Benchmark indices clocked impressive performance thanks to two consecutive strong sessions toward the fag end.
Both Nifty and Sensex gained over 1 per cent each on Friday ahead of Lok Sabha exit poll results.
However, broader indices closed the week with a loss of 0.9 per cent and 2.1 per cent respectively.
Other than Nifty Pharma, Metal, and IT, all the sectoral indices contributed to the strong rally.
On a weekly basis, Nifty Financial (3.2 per cent), FMCG (2.1 per cent), and bank (1.4 per cent) gained the most.
Nifty Pharma (down 5.5 per cent) was the worst performing sector as the drug companies have been facing a lawsuit of conspiring to inflate prices of many commonly used medications in the US.
The rally mainly due to short covering as the event risk is nearing.
The market breadth is not improved and interestingly the index heavyweight Reliance industries was not part of the rally.
Technically, the market tried to come out of the oversold condition before the general election result.
With the last two days upmove, the Nifty closed above the 50EMA and 100EMA but still below the 20MA. The leading indicator RSI took support at 30 and bounced to 48.29.
Historically, the RSI 45 level showed strength and rallied further. Once it reached 60 levels again, the higher on RSI will be formed and will get a confirmation for the continuation of the rally.
As Nifty closed above the 38.2 per cent retracement of recent fall from the top, the next level of resistance is at 11482 and 11570. These levels are important for the market next week.
In 60 minutes chart, the Nifty has broken out of the double bottom pattern. This double bottom pattern target is also incidentally 11,570.
As human emotions will be at the highest level as exit polls and the outcome of the elections is coming out next week, the Nifty may witness at least 600 point volatility.
The India VIX index at 28.07 reached near to the pre-results in 2014 level. As soon as the event is over, it collapsed to the mean level. This time, it will repeat the same scenario, as it is the nature of the volatility.
The available derivative data points out that the maximum pain level is at 11300, which means Nifty may expire at this level on next Thursday, the results day.
But anything can happen as stakes are very high. The evidence is showing that markets are bouncing from the oversold condition after testing the earlier four-month long consolidation breakout point.
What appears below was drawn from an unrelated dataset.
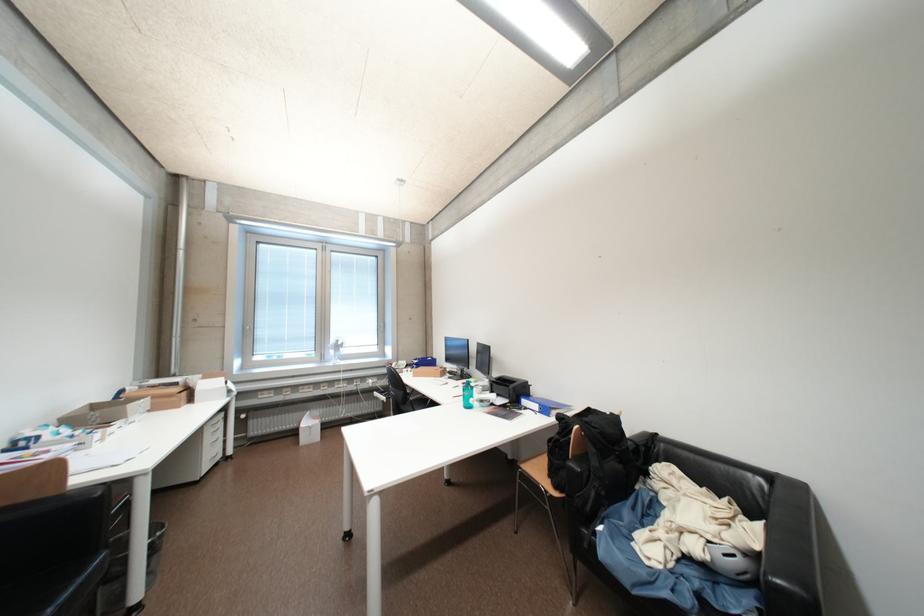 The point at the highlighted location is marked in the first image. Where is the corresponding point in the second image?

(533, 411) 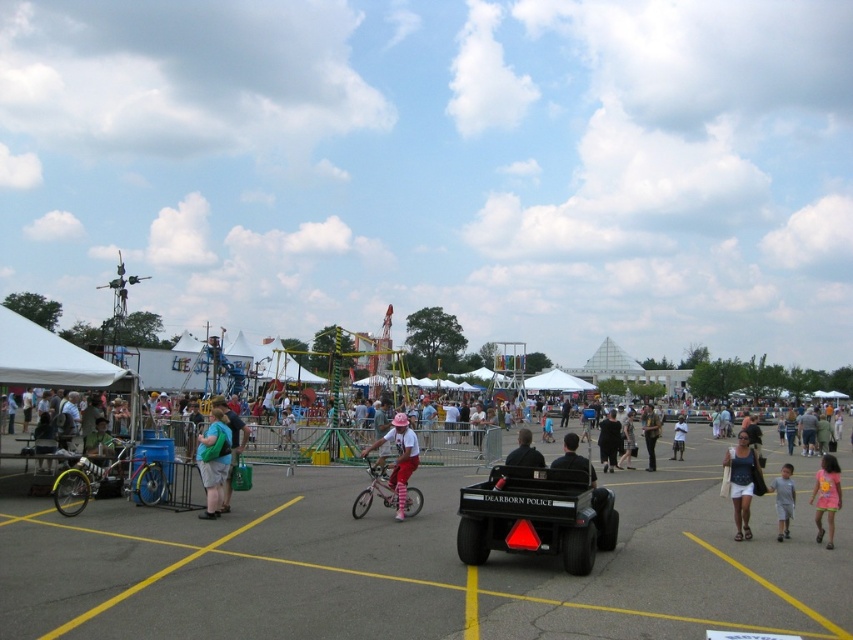 Is pink fabric dress at lower right bigger than black fabric dress at center?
As indicators are giving a positive signal with two days gain, the follow-through action is very important to continue the rally. But I would like caution all the traders, as event risk is in place, technical analysis will take back seat.
After the cooling off from the high volatility, the market will certainly take its own path. Traders are advised to apply hedged strategies to protect the capital and do not try to guess the market direction or election outcome.
(The author is a financial journalist and technical analyst. He can be reached at [email protected])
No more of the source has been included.